Exercise data: Begin

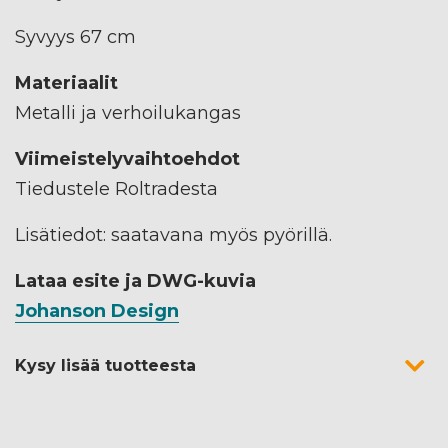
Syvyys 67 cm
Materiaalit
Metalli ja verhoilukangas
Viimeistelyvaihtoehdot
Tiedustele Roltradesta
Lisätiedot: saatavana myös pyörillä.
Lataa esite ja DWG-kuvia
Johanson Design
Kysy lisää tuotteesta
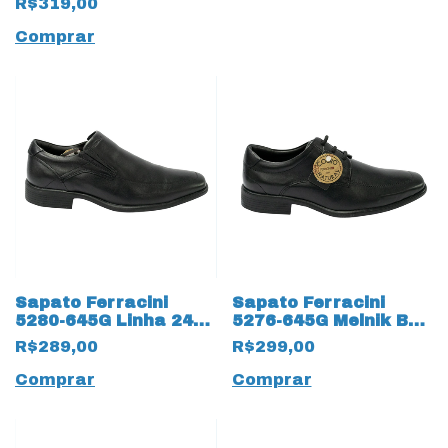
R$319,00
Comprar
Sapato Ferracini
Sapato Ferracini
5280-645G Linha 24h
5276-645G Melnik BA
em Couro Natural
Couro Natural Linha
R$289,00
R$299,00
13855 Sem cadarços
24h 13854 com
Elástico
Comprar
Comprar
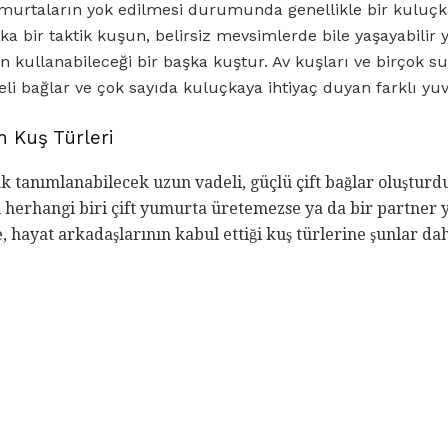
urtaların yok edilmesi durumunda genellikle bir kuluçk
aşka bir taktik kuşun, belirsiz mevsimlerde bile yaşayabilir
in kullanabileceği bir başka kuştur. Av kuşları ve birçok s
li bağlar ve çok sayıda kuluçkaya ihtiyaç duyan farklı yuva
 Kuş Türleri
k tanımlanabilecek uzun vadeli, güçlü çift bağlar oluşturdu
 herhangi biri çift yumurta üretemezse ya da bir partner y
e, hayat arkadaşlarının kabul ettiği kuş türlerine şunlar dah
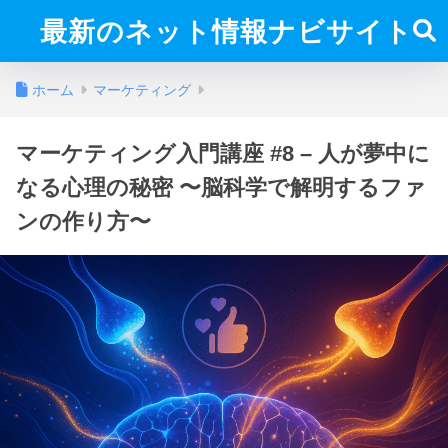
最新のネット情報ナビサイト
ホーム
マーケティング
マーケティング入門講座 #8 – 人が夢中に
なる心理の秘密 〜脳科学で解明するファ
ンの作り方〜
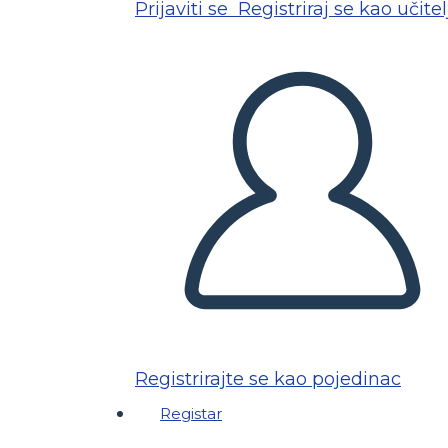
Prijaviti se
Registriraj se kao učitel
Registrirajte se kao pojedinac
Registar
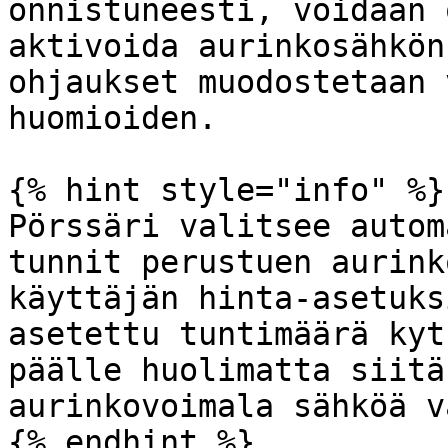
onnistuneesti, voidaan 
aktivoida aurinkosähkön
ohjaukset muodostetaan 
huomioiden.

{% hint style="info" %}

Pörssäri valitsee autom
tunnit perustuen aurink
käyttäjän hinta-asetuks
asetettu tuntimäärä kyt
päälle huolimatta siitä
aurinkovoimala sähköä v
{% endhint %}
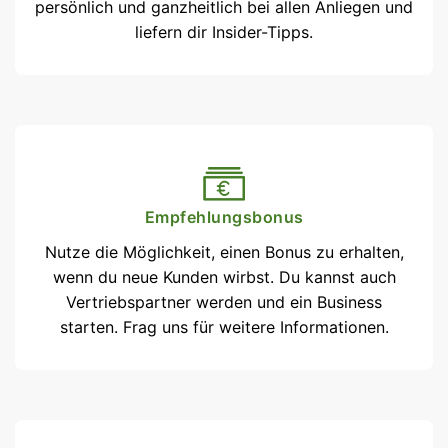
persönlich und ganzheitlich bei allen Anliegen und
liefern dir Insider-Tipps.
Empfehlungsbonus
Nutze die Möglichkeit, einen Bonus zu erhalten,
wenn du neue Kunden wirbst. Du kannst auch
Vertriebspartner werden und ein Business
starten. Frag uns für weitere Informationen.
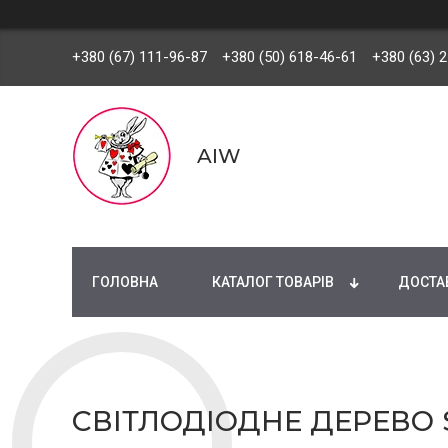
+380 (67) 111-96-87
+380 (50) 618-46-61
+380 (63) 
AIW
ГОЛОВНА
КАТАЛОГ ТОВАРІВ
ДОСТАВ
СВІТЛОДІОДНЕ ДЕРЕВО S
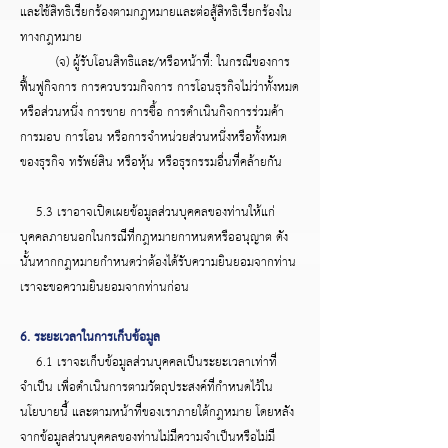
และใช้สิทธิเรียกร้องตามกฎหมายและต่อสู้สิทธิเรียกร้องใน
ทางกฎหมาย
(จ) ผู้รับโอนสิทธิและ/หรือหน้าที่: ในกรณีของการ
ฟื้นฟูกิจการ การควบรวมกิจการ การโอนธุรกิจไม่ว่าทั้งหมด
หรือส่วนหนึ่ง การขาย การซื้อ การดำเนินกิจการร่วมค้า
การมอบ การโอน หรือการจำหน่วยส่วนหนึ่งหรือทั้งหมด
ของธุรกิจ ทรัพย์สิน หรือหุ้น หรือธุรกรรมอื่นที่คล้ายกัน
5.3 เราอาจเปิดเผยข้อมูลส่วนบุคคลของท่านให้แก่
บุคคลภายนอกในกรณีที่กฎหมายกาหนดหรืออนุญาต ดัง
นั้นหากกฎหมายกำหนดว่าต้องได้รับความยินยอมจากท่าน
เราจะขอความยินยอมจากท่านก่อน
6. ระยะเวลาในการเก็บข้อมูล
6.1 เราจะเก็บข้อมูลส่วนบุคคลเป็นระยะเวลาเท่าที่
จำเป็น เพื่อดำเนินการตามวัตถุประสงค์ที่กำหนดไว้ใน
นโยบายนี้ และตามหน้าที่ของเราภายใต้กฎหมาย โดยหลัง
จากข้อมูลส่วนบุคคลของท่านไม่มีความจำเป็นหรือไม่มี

Exercise data: End
Exercise data: Begin

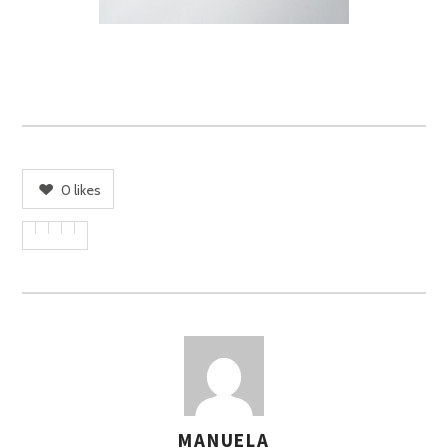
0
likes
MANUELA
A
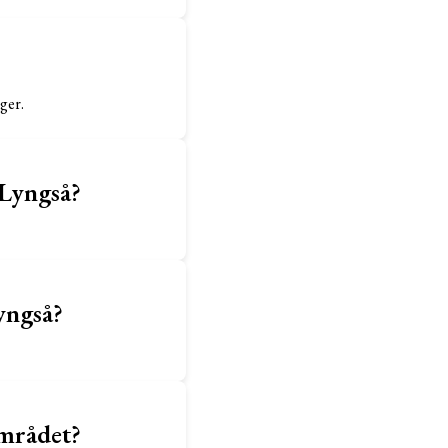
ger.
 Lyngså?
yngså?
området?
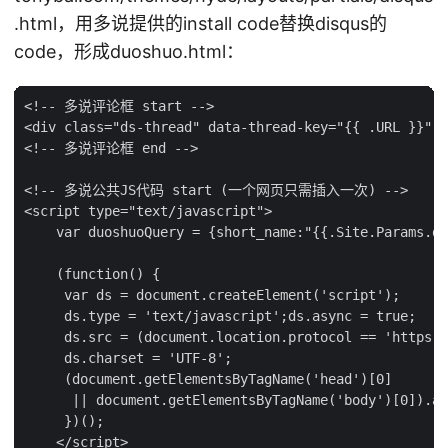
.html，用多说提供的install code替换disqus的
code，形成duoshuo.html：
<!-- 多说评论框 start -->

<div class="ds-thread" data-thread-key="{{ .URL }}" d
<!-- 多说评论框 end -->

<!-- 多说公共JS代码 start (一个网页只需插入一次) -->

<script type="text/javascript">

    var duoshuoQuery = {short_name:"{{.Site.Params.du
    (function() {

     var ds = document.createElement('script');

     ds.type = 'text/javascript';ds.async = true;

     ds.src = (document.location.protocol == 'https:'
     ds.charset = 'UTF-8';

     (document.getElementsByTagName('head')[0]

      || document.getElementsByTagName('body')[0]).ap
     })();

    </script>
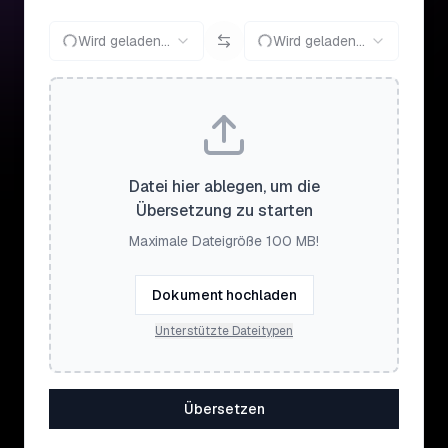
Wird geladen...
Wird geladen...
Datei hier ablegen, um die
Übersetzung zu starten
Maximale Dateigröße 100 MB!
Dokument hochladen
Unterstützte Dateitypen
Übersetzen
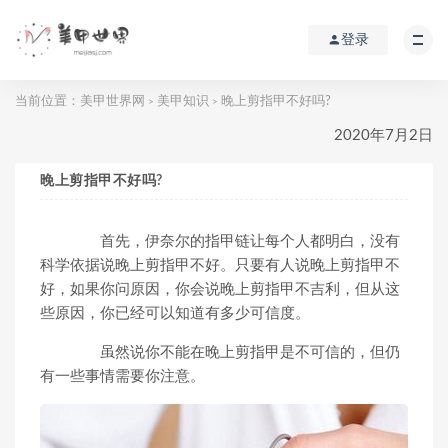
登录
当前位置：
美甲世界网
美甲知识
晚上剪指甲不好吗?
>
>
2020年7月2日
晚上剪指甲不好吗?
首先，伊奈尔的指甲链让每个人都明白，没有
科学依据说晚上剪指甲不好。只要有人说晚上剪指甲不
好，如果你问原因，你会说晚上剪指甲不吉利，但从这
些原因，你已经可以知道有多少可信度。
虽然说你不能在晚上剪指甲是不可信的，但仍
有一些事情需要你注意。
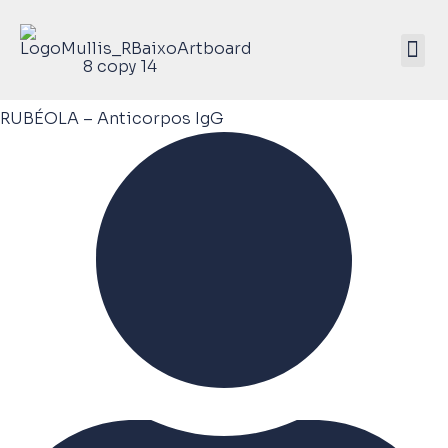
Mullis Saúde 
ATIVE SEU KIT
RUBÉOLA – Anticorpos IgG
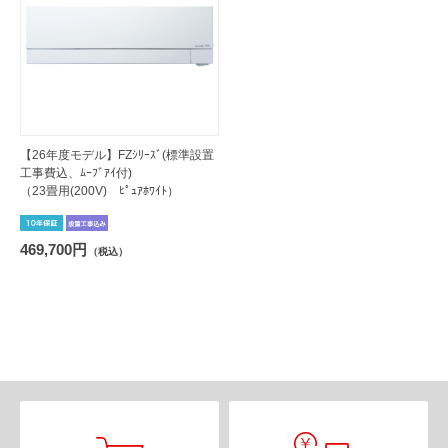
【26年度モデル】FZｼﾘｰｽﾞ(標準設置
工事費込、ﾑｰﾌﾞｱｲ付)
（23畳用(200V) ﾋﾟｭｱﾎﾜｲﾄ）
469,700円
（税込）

Exercise data: End
Exercise data: Begin

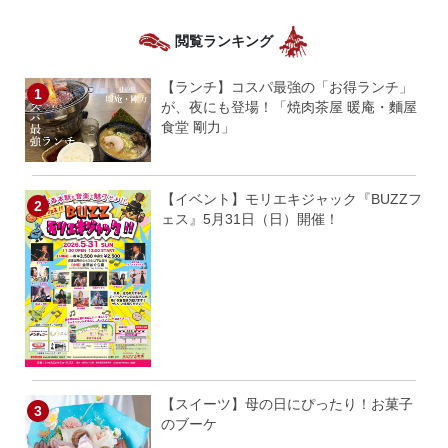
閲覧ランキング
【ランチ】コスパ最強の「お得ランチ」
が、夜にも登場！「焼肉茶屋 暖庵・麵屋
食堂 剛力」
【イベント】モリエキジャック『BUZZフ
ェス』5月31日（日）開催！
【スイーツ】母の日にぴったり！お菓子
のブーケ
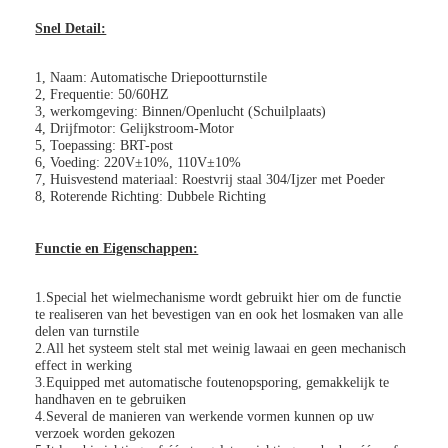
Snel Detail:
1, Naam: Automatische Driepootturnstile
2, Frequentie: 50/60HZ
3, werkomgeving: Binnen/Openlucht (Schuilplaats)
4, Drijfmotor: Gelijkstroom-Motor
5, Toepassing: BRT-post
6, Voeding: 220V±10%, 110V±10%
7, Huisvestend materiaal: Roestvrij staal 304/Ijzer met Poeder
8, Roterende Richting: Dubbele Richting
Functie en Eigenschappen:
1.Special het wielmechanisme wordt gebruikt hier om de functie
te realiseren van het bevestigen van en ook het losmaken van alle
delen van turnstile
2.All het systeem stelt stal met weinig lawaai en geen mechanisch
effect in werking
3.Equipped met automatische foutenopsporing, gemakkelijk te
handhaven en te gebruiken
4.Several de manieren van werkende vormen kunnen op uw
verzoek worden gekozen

Exercise data: End

Take every line from the records above that has the word "bağlar" and copy it.

li bağlar ve çok sayıda kuluçkaya ihtiyaç duyan farklı yuva
k tanımlanabilecek uzun vadeli, güçlü çift bağlar oluşturdu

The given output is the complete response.